- [TASK OBJECTIVE]:
Return the data below unaltered, but strip out the pictures.

*** Opening of RECORDS FOR PROCESSING ***

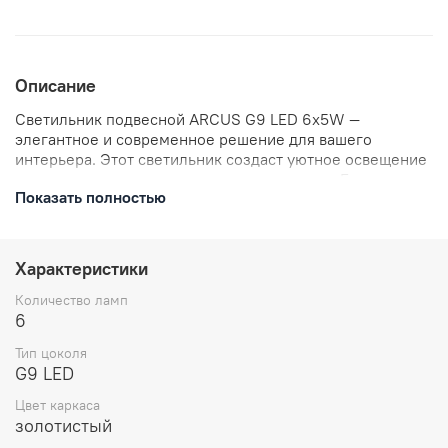
Описание
Светильник подвесной ARCUS G9 LED 6х5W —
элегантное и современное решение для вашего
интерьера. Этот светильник создаст уютное освещение
и станет стильным акцентом в вашем доме. Благодаря
Показать полностью
светодиодным лампам мощностью 6х5W, он
обеспечивает яркое и равномерное освещение.
Светильник легко монтируется и станет прекрасным
дополнением к вашему дизайну. Артикул: SLE1106-203-
Характеристики
06.
Количество ламп
6
Тип цоколя
G9 LED
Цвет каркаса
золотистый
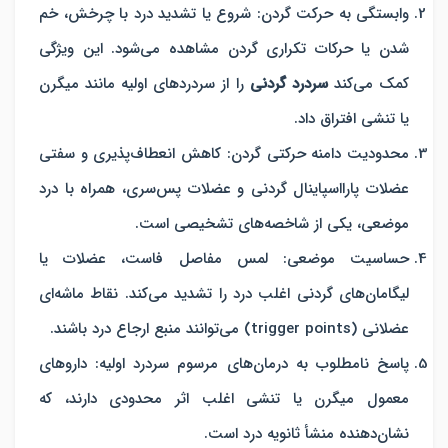
وابستگی به حرکت گردن
: شروع یا تشدید درد با چرخش، خم
شدن یا حرکات تکراری گردن مشاهده می‌شود. این ویژگی
کمک می‌کند
سردرد گردنی
را از سردردهای اولیه مانند میگرن
یا تنشی افتراق داد.
محدودیت دامنه حرکتی گردن
: کاهش انعطاف‌پذیری و سفتی
عضلات پارااسپاینال گردنی و عضلات پس‌سری، همراه با درد
موضعی، یکی از شاخصه‌های تشخیصی است.
حساسیت موضعی
: لمس مفاصل فاست، عضلات یا
لیگامان‌های گردنی اغلب درد را تشدید می‌کند. نقاط ماشه‌ای
عضلانی (trigger points) می‌توانند منبع ارجاع درد باشند.
پاسخ نامطلوب به درمان‌های مرسوم سردرد اولیه
: داروهای
معمول میگرن یا تنشی اغلب اثر محدودی دارند، که
نشان‌دهنده منشأ ثانویه درد است.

*** Close of RECORDS FOR PROCESSING ***

- [ANSWER TO THE PROBLEM]:
Описание
Светильник подвесной ARCUS G9 LED 6х5W —
элегантное и современное решение для вашего
интерьера. Этот светильник создаст уютное освещение
и станет стильным акцентом в вашем доме. Благодаря
Показать полностью
светодиодным лампам мощностью 6х5W, он
обеспечивает яркое и равномерное освещение.
Светильник легко монтируется и станет прекрасным
дополнением к вашему дизайну. Артикул: SLE1106-203-
Характеристики
06.
Количество ламп
6
Тип цоколя
G9 LED
Цвет каркаса
золотистый
وابستگی به حرکت گردن
: شروع یا تشدید درد با چرخش، خم
شدن یا حرکات تکراری گردن مشاهده می‌شود. این ویژگی
کمک می‌کند
سردرد گردنی
را از سردردهای اولیه مانند میگرن
یا تنشی افتراق داد.
محدودیت دامنه حرکتی گردن
: کاهش انعطاف‌پذیری و سفتی
عضلات پارااسپاینال گردنی و عضلات پس‌سری، همراه با درد
موضعی، یکی از شاخصه‌های تشخیصی است.
حساسیت موضعی
: لمس مفاصل فاست، عضلات یا
لیگامان‌های گردنی اغلب درد را تشدید می‌کند. نقاط ماشه‌ای
عضلانی (trigger points) می‌توانند منبع ارجاع درد باشند.
پاسخ نامطلوب به درمان‌های مرسوم سردرد اولیه
: داروهای
معمول میگرن یا تنشی اغلب اثر محدودی دارند، که
نشان‌دهنده منشأ ثانویه درد است.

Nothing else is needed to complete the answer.